Disposizioni che sono state criticate in modo duro da molte organizzazioni umanitarie. Emergency ha fatto notare pure che i provvedimenti  "determineranno una potenziale violazione dell'obbligo di intervenire in caso di segnalazioni di altre imbarcazioni in pericolo in mare, prescritto dal diritto internazionale e tutte le navi, anche quelle umanitarie, sono tenute a rispettarlo. Infine, lo staff della nave dovrebbe raccogliere l'eventuale interesse dei superstiti di chiedere asilo, affinché sia il Paese bandiera della nave a farsi carico delle richieste di protezione internazionale. Le linee guida dell'Organizzazione internazionale marittima (Imo) sono chiare: qualsiasi attività al di fuori della ricerca e salvataggio deve essere gestita sulla terra ferma dalle autorità competenti e non dallo staff delle navi umanitarie". Per la ong, ostacolare il lavoro umanitario, "che ha come unico obiettivo la messa in salvo di persone, è inspiegabile se non in termini di consenso politico. Noi continueremo a salvare vite umane, nel rispetto del diritto internazionale e nazionale".
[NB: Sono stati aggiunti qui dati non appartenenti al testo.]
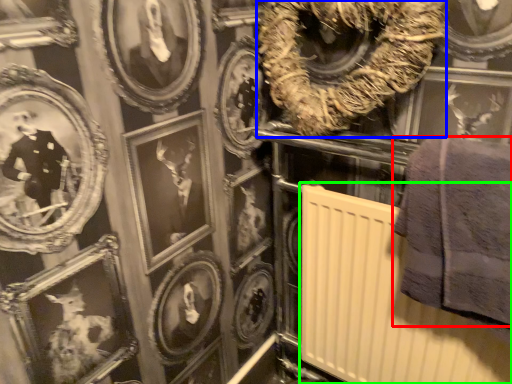 Question: Estimate the real-world distances between objects in this image. Which object is farther from towel (highlighted by a red box), decor (highlighted by a blue box) or radiator (highlighted by a green box)?

Choices:
 (A) decor
 (B) radiator

Answer: (A) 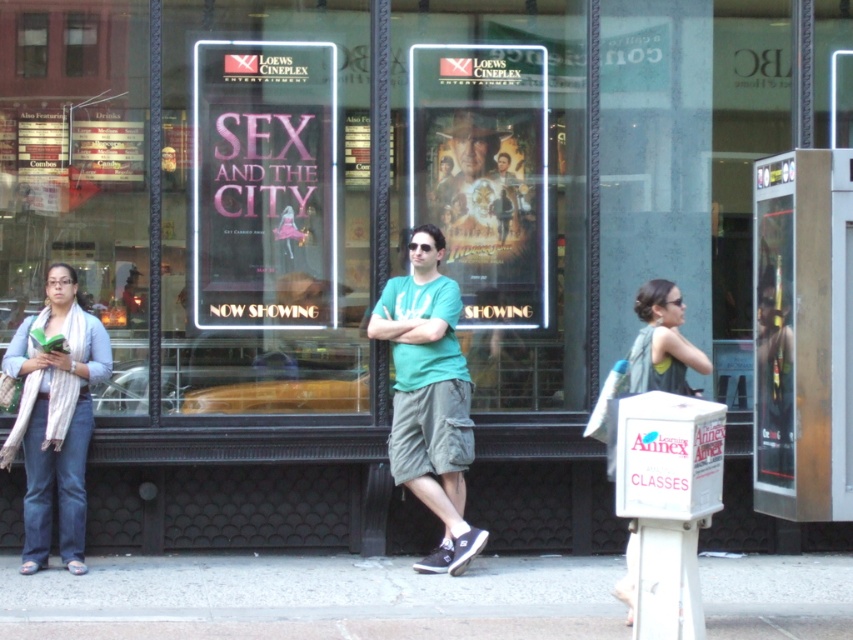 Does green cotton t-shirt at center appear on the left side of green fabric tank top at center?

Yes, green cotton t-shirt at center is to the left of green fabric tank top at center.

Does green cotton t-shirt at center appear over green fabric tank top at center?

Actually, green cotton t-shirt at center is below green fabric tank top at center.

Consider the image. Who is more distant from viewer, [410,275] or [663,328]?

The point [410,275] is behind.

The width and height of the screenshot is (853, 640). I want to click on green cotton t-shirt at center, so click(x=428, y=396).

Between gray concrete pavement at lower center and green cotton t-shirt at center, which one appears on the right side from the viewer's perspective?

Positioned to the right is green cotton t-shirt at center.

Does gray concrete pavement at lower center appear on the right side of green cotton t-shirt at center?

In fact, gray concrete pavement at lower center is to the left of green cotton t-shirt at center.

Is point (837, 563) closer to camera compared to point (444, 403)?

Così la politica ha criminalizzato i soccorsi in mare 

Una bocciatura è arrivata anche da parte del Consiglio d'Europa, organizzazione internazionale a difesa dei diritti umani. Dunja Mijatovic, commissaria per i diritti umani del Consiglio d'Europa, ha indirizzato una lettera a Piantedosi scrivendo che le disposizioni del decreto "potrebbero ostacolare le operazioni di ricerca e soccorso delle ong e quindi essere in contrasto con gli obblighi dell’Italia ai sensi dei diritti umani e del diritto internazionale". Mijatovic ha invitato il governo a considerare la possibilità di ritirare il provvedimento, intervenendo anche sulla prassi di assegnare alle navi delle organizzazioni non governative dei porti di sbarco molto lontani: per la commissaria, la pratica rischia di privare le persone in difficoltà di un'assistenza salvavita. Inoltre, l'obiettivo dichiarato di assicurare una migliore ridistribuzione dei migranti e dei richiedenti asilo sul territorio nazionale "potrebbe essere raggiunto sbarcando rapidamente le persone soccorse e assicurandosi che ci siano accordi pratici alternativi per ridistribuirle in altre zone del Paese".

Ma per Gatti, come per l'avvocata Loredana Leo dell'Associazione per gli studi giuridici sull'immigrazione (Asgi), il decreto è solo l'ultimo passaggio di un disegno politico che viene portato avanti da tempo. "Da anni il governo italiano, con il beneplacito dell'Unione europea, cerca di sbarazzarsi delle ong, o di rallentarne i soccorsi”. “Il motivo – conclude Gatti – è che siamo testimoni scomodi del massacro che sta avvenendo nel Mediterraneo, di cui l'Europa è complice: dal 2014 a oggi sono state registrate almeno 24mila vittime".